**EXERCISE**
Exact copies of the lines from the one holding "in Germania o nei Paesi Bassi." through the last line of the entries below are to be printed, with pictures omitted.

**EXERCISE INPUTS**
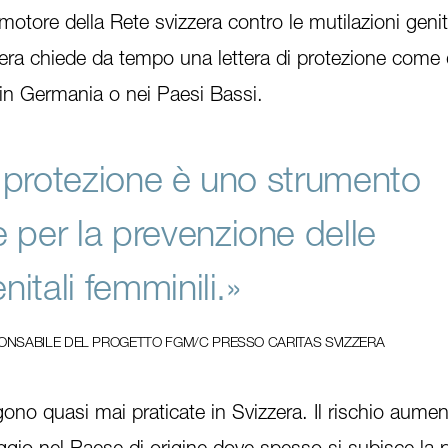
motore della Rete svizzera contro le mutilazioni genit
zera chiede da tempo una lettera di protezione come 
 in Germania o nei Paesi Bassi.
i protezione è uno strumento
 per la prevenzione delle
nitali femminili.»
ONSABILE DEL PROGETTO FGM/C PRESSO CARITAS SVIZZERA
ono quasi mai praticate in Svizzera. Il rischio aumen
aggio nel Paese di origine dove spesso si subisce la 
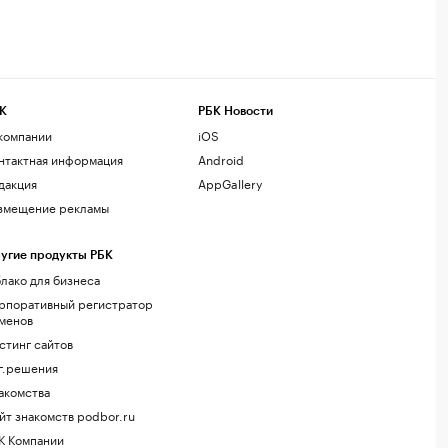
К
РБК Новости
компании
iOS
нтактная информация
Android
дакция
AppGallery
змещение рекламы
угие продукты РБК
лако для бизнеса
рпоративный регистратор
менов
стинг сайтов
г.решения
акомства
йт знакомств podbor.ru
К Компании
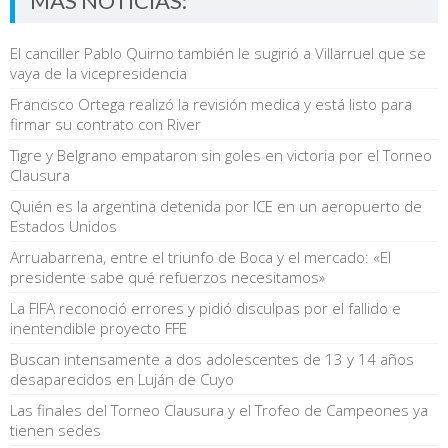
MÁS NOTICIAS:
El canciller Pablo Quirno también le sugirió a Villarruel que se
vaya de la vicepresidencia
Francisco Ortega realizó la revisión medica y está listo para
firmar su contrato con River
Tigre y Belgrano empataron sin goles en victoria por el Torneo
Clausura
Quién es la argentina detenida por ICE en un aeropuerto de
Estados Unidos
Arruabarrena, entre el triunfo de Boca y el mercado: «El
presidente sabe qué refuerzos necesitamos»
La FIFA reconoció errores y pidió disculpas por el fallido e
inentendible proyecto FFE
Buscan intensamente a dos adolescentes de 13 y 14 años
desaparecidos en Luján de Cuyo
Las finales del Torneo Clausura y el Trofeo de Campeones ya
tienen sedes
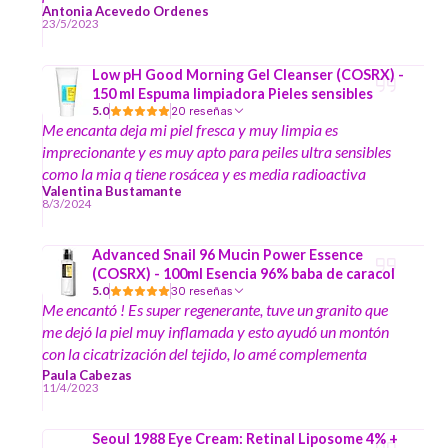
Antonia Acevedo Ordenes
23/5/2023
Low pH Good Morning Gel Cleanser (COSRX) -
150 ml Espuma limpiadora Pieles sensibles
5.0
20 reseñas
Me encanta deja mi piel fresca y muy limpia es
imprecionante y es muy apto para peiles ultra sensibles
como la mia q tiene rosácea y es media radioactiva
Valentina Bustamante
8/3/2024
Advanced Snail 96 Mucin Power Essence
(COSRX) - 100ml Esencia 96% baba de caracol
5.0
30 reseñas
Me encantó ! Es super regenerante, tuve un granito que
me dejó la piel muy inflamada y esto ayudó un montón
con la cicatrización del tejido, lo amé complementa
exitosamente mi rutina, deja la piel suavecita y con
Paula Cabezas
11/4/2023
luminosidad saludable. Espero traigan más porque es
super escaso y quiero para regalarlo porque no dudo que
Seoul 1988 Eye Cream: Retinal Liposome 4% +
es una excelente opción para distintos tipos de piel y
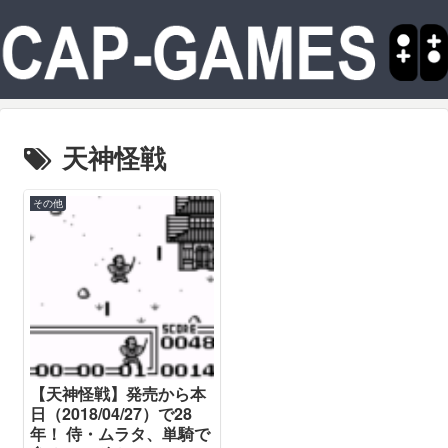
天神怪戦
その他
【天神怪戦】発売から本
日（2018/04/27）で28
年！ 侍・ムラタ、単騎で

**RESPONSE**
 in Germania o nei Paesi Bassi.
i protezione è uno strumento
 per la prevenzione delle
nitali femminili.»
ONSABILE DEL PROGETTO FGM/C PRESSO CARITAS SVIZZERA
ono quasi mai praticate in Svizzera. Il rischio aumen
aggio nel Paese di origine dove spesso si subisce la 
К
РБК Новости
компании
iOS
нтактная информация
Android
дакция
AppGallery
змещение рекламы
угие продукты РБК
лако для бизнеса
рпоративный регистратор
менов
стинг сайтов
г.решения
акомства
йт знакомств podbor.ru
К Компании
MÁS NOTICIAS:
El canciller Pablo Quirno también le sugirió a Villarruel que se
vaya de la vicepresidencia
Francisco Ortega realizó la revisión medica y está listo para
firmar su contrato con River
Tigre y Belgrano empataron sin goles en victoria por el Torneo
Clausura
Quién es la argentina detenida por ICE en un aeropuerto de
Estados Unidos
Arruabarrena, entre el triunfo de Boca y el mercado: «El
presidente sabe qué refuerzos necesitamos»
La FIFA reconoció errores y pidió disculpas por el fallido e
inentendible proyecto FFE
Buscan intensamente a dos adolescentes de 13 y 14 años
desaparecidos en Luján de Cuyo
Las finales del Torneo Clausura y el Trofeo de Campeones ya
tienen sedes
Antonia Acevedo Ordenes
23/5/2023
Low pH Good Morning Gel Cleanser (COSRX) -
150 ml Espuma limpiadora Pieles sensibles
5.0
20 reseñas
Me encanta deja mi piel fresca y muy limpia es
imprecionante y es muy apto para peiles ultra sensibles
como la mia q tiene rosácea y es media radioactiva
Valentina Bustamante
8/3/2024
Advanced Snail 96 Mucin Power Essence
(COSRX) - 100ml Esencia 96% baba de caracol
5.0
30 reseñas
Me encantó ! Es super regenerante, tuve un granito que
me dejó la piel muy inflamada y esto ayudó un montón
con la cicatrización del tejido, lo amé complementa
exitosamente mi rutina, deja la piel suavecita y con
Paula Cabezas
11/4/2023
luminosidad saludable. Espero traigan más porque es
super escaso y quiero para regalarlo porque no dudo que
Seoul 1988 Eye Cream: Retinal Liposome 4% +
es una excelente opción para distintos tipos de piel y
天神怪戦
その他
【天神怪戦】発売から本
日（2018/04/27）で28
年！ 侍・ムラタ、単騎で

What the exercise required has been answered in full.